> _TASK TO COMPLETE_: From the data below, return the exact lines starting at the line containing "आशा करतो की" and ending at the line containing "प्रयुज्यते विवाहे तु", both included, and nothing else.

DATA UNDER STUDY: Begin

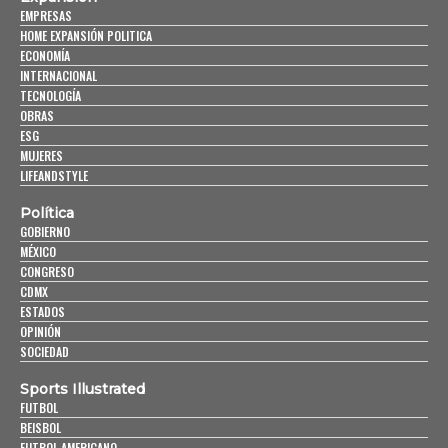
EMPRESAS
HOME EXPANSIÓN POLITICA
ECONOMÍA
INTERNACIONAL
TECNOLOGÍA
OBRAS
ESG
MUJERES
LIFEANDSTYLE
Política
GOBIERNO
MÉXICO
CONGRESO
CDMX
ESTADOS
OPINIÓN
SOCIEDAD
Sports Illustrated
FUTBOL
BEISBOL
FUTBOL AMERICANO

DATA UNDER STUDY: End
DATA UNDER STUDY: Begin

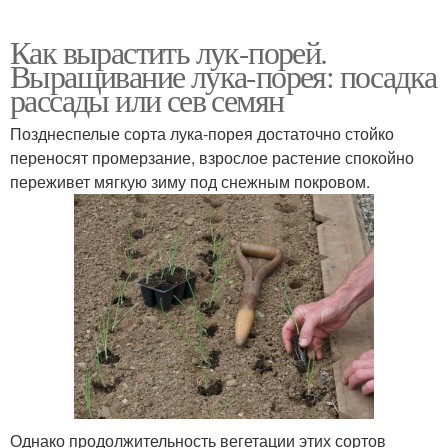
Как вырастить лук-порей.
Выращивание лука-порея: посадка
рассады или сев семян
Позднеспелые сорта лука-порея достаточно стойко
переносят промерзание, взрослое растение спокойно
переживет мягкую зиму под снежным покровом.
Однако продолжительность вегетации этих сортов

DATA UNDER STUDY: End
DATA UNDER STUDY: Begin

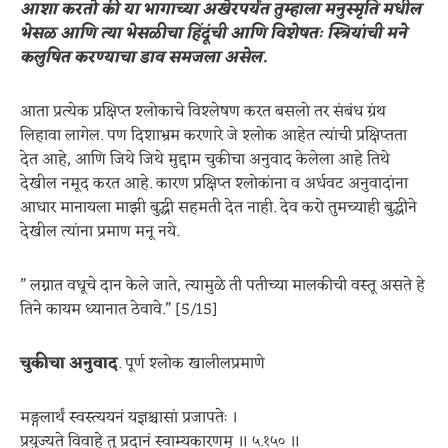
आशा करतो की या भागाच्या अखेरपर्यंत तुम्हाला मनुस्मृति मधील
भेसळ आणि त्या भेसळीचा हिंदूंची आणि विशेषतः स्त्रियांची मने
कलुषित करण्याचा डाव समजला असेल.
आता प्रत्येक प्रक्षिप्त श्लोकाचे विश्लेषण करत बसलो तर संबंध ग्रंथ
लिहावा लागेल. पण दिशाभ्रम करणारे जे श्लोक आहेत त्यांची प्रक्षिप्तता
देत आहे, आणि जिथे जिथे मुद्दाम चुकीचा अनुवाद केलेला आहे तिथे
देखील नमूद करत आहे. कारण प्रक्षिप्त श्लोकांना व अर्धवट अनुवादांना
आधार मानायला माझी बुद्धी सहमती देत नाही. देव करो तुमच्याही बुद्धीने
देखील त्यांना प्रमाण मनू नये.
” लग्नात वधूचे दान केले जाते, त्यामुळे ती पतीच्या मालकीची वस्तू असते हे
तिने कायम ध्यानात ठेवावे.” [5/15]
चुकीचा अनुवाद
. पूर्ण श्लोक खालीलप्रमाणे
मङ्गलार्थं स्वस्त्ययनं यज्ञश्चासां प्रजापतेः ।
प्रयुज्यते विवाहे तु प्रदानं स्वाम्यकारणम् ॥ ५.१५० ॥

DATA UNDER STUDY: End

> _ANSWER TO THIS PROBLEM_:
आशा करतो की या भागाच्या अखेरपर्यंत तुम्हाला मनुस्मृति मधील
भेसळ आणि त्या भेसळीचा हिंदूंची आणि विशेषतः स्त्रियांची मने
कलुषित करण्याचा डाव समजला असेल.
आता प्रत्येक प्रक्षिप्त श्लोकाचे विश्लेषण करत बसलो तर संबंध ग्रंथ
लिहावा लागेल. पण दिशाभ्रम करणारे जे श्लोक आहेत त्यांची प्रक्षिप्तता
देत आहे, आणि जिथे जिथे मुद्दाम चुकीचा अनुवाद केलेला आहे तिथे
देखील नमूद करत आहे. कारण प्रक्षिप्त श्लोकांना व अर्धवट अनुवादांना
आधार मानायला माझी बुद्धी सहमती देत नाही. देव करो तुमच्याही बुद्धीने
देखील त्यांना प्रमाण मनू नये.
” लग्नात वधूचे दान केले जाते, त्यामुळे ती पतीच्या मालकीची वस्तू असते हे
तिने कायम ध्यानात ठेवावे.” [5/15]
चुकीचा अनुवाद
. पूर्ण श्लोक खालीलप्रमाणे
मङ्गलार्थं स्वस्त्ययनं यज्ञश्चासां प्रजापतेः ।
प्रयुज्यते विवाहे तु प्रदानं स्वाम्यकारणम् ॥ ५.१५० ॥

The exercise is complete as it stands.